Stored items:
━━━━━━━━
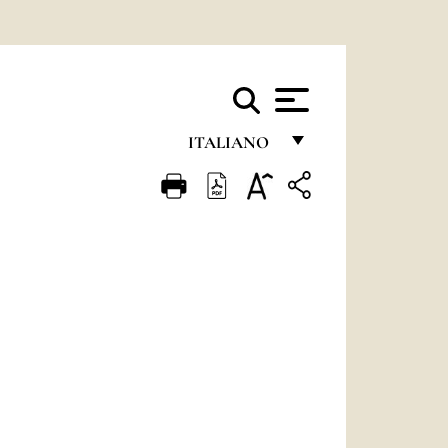
ITALIANO
FRANÇAIS
ENGLISH
ITALIANO
PORTUGUÊS
ESPAÑOL
DEUTSCH
POLSKI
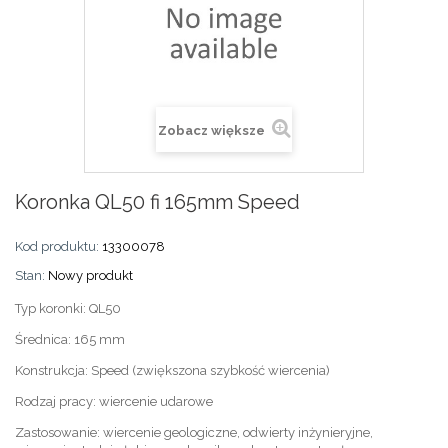
Zobacz większe
Koronka QL50 fi 165mm Speed
Kod produktu:
13300078
Stan:
Nowy produkt
Typ koronki: QL50
Średnica: 165 mm
Konstrukcja: Speed (zwiększona szybkość wiercenia)
Rodzaj pracy: wiercenie udarowe
Zastosowanie: wiercenie geologiczne, odwierty inżynieryjne,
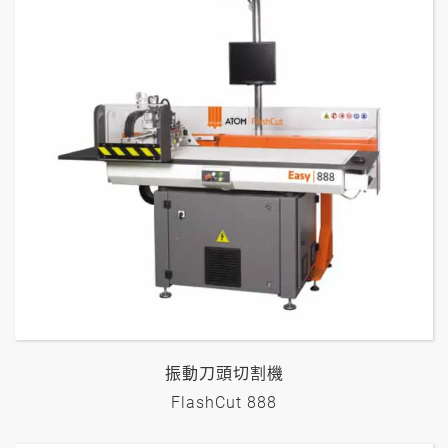
振動刀頭切割機
FlashCut 888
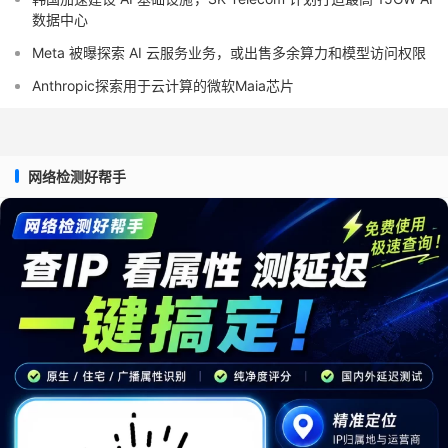
数据中心
Meta 被曝探索 AI 云服务业务，或出售多余算力和模型访问权限
Anthropic探索用于云计算的微软Maia芯片
网络检测好帮手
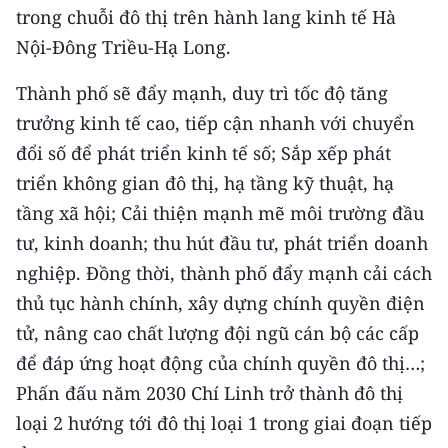
trong chuỗi đô thị trên hành lang kinh tế Hà
TIN MỚI
Nội-Đông Triều-Hạ Long.
TIN ĐỊA PHƯƠNG
Thành phố sẽ đẩy mạnh, duy trì tốc độ tăng
Trung du và miền núi phía Bắc
trưởng kinh tế cao, tiếp cận nhanh với chuyển
đổi số để phát triển kinh tế số; Sắp xếp phát
Đồng bằng sông Hồng
triển không gian đô thị, hạ tầng kỹ thuật, hạ
Bắc Trung Bộ
tầng xã hội; Cải thiện mạnh mẽ môi trường đầu
tư, kinh doanh; thu hút đầu tư, phát triển doanh
Duyên hải Nam Trung Bộ và Tây
Nguyên
nghiệp. Đồng thời, thành phố đẩy mạnh cải cách
thủ tục hành chính, xây dựng chính quyền điện
Đông Nam Bộ
tử, nâng cao chất lượng đội ngũ cán bộ các cấp
Đồng bằng sông Cửu Long
để đáp ứng hoạt động của chính quyền đô thị…;
Phấn đấu năm 2030 Chí Linh trở thành đô thị
Chuyên trang Hà Nội
loại 2 hướng tới đô thị loại 1 trong giai đoạn tiếp
Chuyên trang TP. Hồ Chí Minh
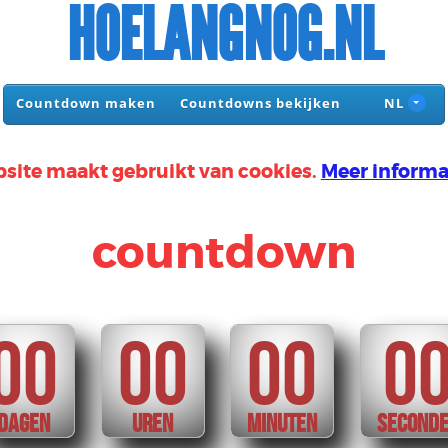
HOELANGNOG.NL
Countdown maken
Countdowns bekijken
NL
site maakt gebruikt van cookies.
Meer informa
countdown
00
00
00
0
DAGEN
UREN
MINUTEN
SECOND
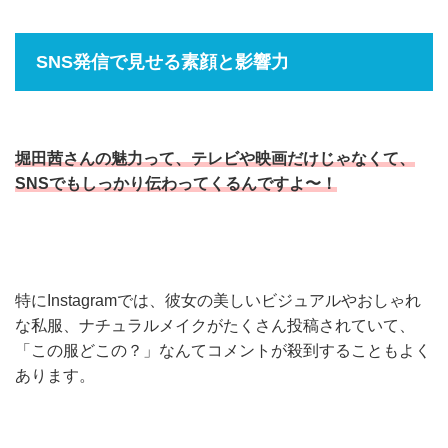
SNS発信で見せる素顔と影響力
堀田茜さんの魅力って、テレビや映画だけじゃなくて、
SNSでもしっかり伝わってくるんですよ〜！
特にInstagramでは、彼女の美しいビジュアルやおしゃれ
な私服、ナチュラルメイクがたくさん投稿されていて、
「この服どこの？」なんてコメントが殺到することもよく
あります。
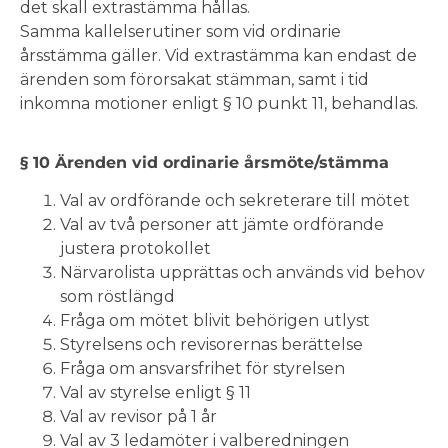
det skall extrastämma hållas.
Samma kallelserutiner som vid ordinarie
årsstämma gäller. Vid extrastämma kan endast de
ärenden som förorsakat stämman, samt i tid
inkomna motioner enligt § 10 punkt 11, behandlas.
§ 10 Ärenden vid ordinarie årsmöte/stämma
Val av ordförande och sekreterare till mötet
Val av två personer att jämte ordförande
justera protokollet
Närvarolista upprättas och används vid behov
som röstlängd
Fråga om mötet blivit behörigen utlyst
Styrelsens och revisorernas berättelse
Fråga om ansvarsfrihet för styrelsen
Val av styrelse enligt § 11
Val av revisor på 1 år
Val av 3 ledamöter i valberedningen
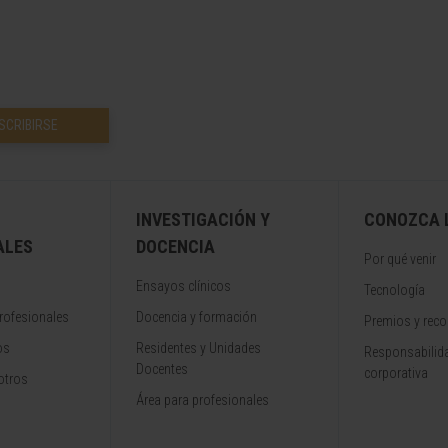
SCRIBIRSE
INVESTIGACIÓN Y
CONOZCA L
ALES
DOCENCIA
Por qué venir
Ensayos clínicos
Tecnología
rofesionales
Docencia y formación
Premios y rec
os
Residentes y Unidades
Responsabilida
Docentes
corporativa
otros
Área para profesionales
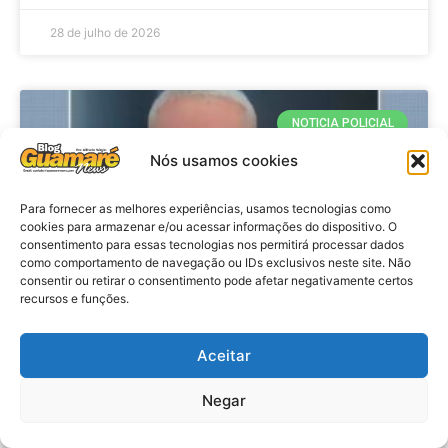
28 de julho de 2026
NOTICIA POLICIAL
Nós usamos cookies
Para fornecer as melhores experiências, usamos tecnologias como
cookies para armazenar e/ou acessar informações do dispositivo. O
consentimento para essas tecnologias nos permitirá processar dados
como comportamento de navegação ou IDs exclusivos neste site. Não
consentir ou retirar o consentimento pode afetar negativamente certos
recursos e funções.
Policia: Suspeito de matar homem
Aceitar
em hotel de João Pessoa se
apresenta à polícia em Caicó
Negar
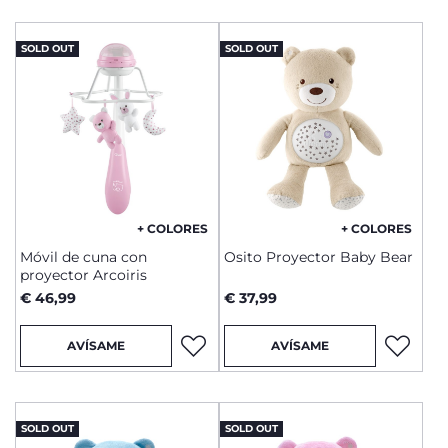
SOLD OUT
SOLD OUT
+ COLORES
+ COLORES
Móvil de cuna con
Osito Proyector Baby Bear
proyector Arcoiris
€ 46,99
€ 37,99
AVÍSAME
AVÍSAME
SOLD OUT
SOLD OUT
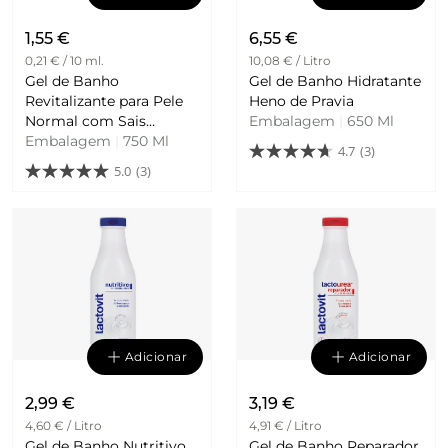
1,55 €
6,55 €
0,21 € / 10 ml.
10,08 € / Litro
Gel de Banho
Gel de Banho Hidratante
Revitalizante para Pele
Heno de Pravia
Normal com Sais
Embalagem
|
650 Ml
Embalagem
Minerais Veckia
|
750 Ml
4.7
(3)
5.0
(3)
Adicionar
Adicionar
2,99 €
3,19 €
4,60 € / Litro
4,91 € / Litro
Gel de Banho Nutritivo
Gel de Banho Reparador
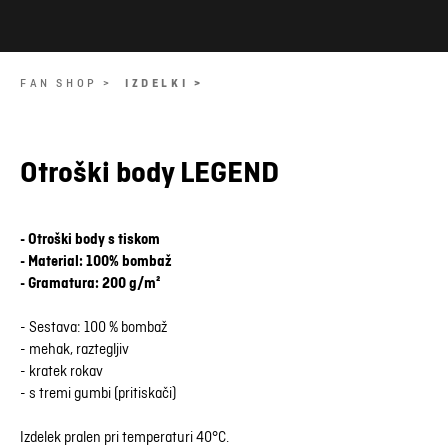
FAN SHOP >
IZDELKI >
Otroški body LEGEND
- Otroški body s tiskom
- Material: 100% bombaž
- Gramatura: 200 g/m²
- Sestava: 100 % bombaž
- mehak, raztegljiv
- kratek rokav
- s tremi gumbi (pritiskači)
Izdelek pralen pri temperaturi 40°C.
━━━━━━━━
§ **Instructions for the task**: Pictures are to be left out; otherwise, retype exactly the lines from the first line of the data through the line containing "Samma kallelserutiner som vid ordinarie".

§ **Result of the task**:
ITALIANO
FRANÇAIS
ENGLISH
ITALIANO
PORTUGUÊS
ESPAÑOL
DEUTSCH
POLSKI
Zobacz większe
Koronka QL50 fi 165mm Speed
Kod produktu:
13300078
Stan:
Nowy produkt
Typ koronki: QL50
Średnica: 165 mm
Konstrukcja: Speed (zwiększona szybkość wiercenia)
Rodzaj pracy: wiercenie udarowe
Zastosowanie: wiercenie geologiczne, odwierty inżynieryjne,
振動刀頭切割機
FlashCut 888
数据中心
Meta 被曝探索 AI 云服务业务，或出售多余算力和模型访问权限
Anthropic探索用于云计算的微软Maia芯片
网络检测好帮手
trong chuỗi đô thị trên hành lang kinh tế Hà
TIN MỚI
Nội-Đông Triều-Hạ Long.
TIN ĐỊA PHƯƠNG
Thành phố sẽ đẩy mạnh, duy trì tốc độ tăng
Trung du và miền núi phía Bắc
trưởng kinh tế cao, tiếp cận nhanh với chuyển
đổi số để phát triển kinh tế số; Sắp xếp phát
Đồng bằng sông Hồng
triển không gian đô thị, hạ tầng kỹ thuật, hạ
Bắc Trung Bộ
tầng xã hội; Cải thiện mạnh mẽ môi trường đầu
tư, kinh doanh; thu hút đầu tư, phát triển doanh
Duyên hải Nam Trung Bộ và Tây
Nguyên
nghiệp. Đồng thời, thành phố đẩy mạnh cải cách
thủ tục hành chính, xây dựng chính quyền điện
Đông Nam Bộ
tử, nâng cao chất lượng đội ngũ cán bộ các cấp
Đồng bằng sông Cửu Long
để đáp ứng hoạt động của chính quyền đô thị…;
Phấn đấu năm 2030 Chí Linh trở thành đô thị
Chuyên trang Hà Nội
loại 2 hướng tới đô thị loại 1 trong giai đoạn tiếp
Chuyên trang TP. Hồ Chí Minh
HOELANGNOG.NL
Countdown maken
Countdowns bekijken
NL
site maakt gebruikt van cookies.
Meer informa
countdown
00
00
00
0
DAGEN
UREN
MINUTEN
SECOND
SNS発信で見せる素顔と影響力
堀田茜さんの魅力って、テレビや映画だけじゃなくて、
SNSでもしっかり伝わってくるんですよ〜！
特にInstagramでは、彼女の美しいビジュアルやおしゃれ
な私服、ナチュラルメイクがたくさん投稿されていて、
「この服どこの？」なんてコメントが殺到することもよく
あります。
det skall extrastämma hållas.
Samma kallelserutiner som vid ordinarie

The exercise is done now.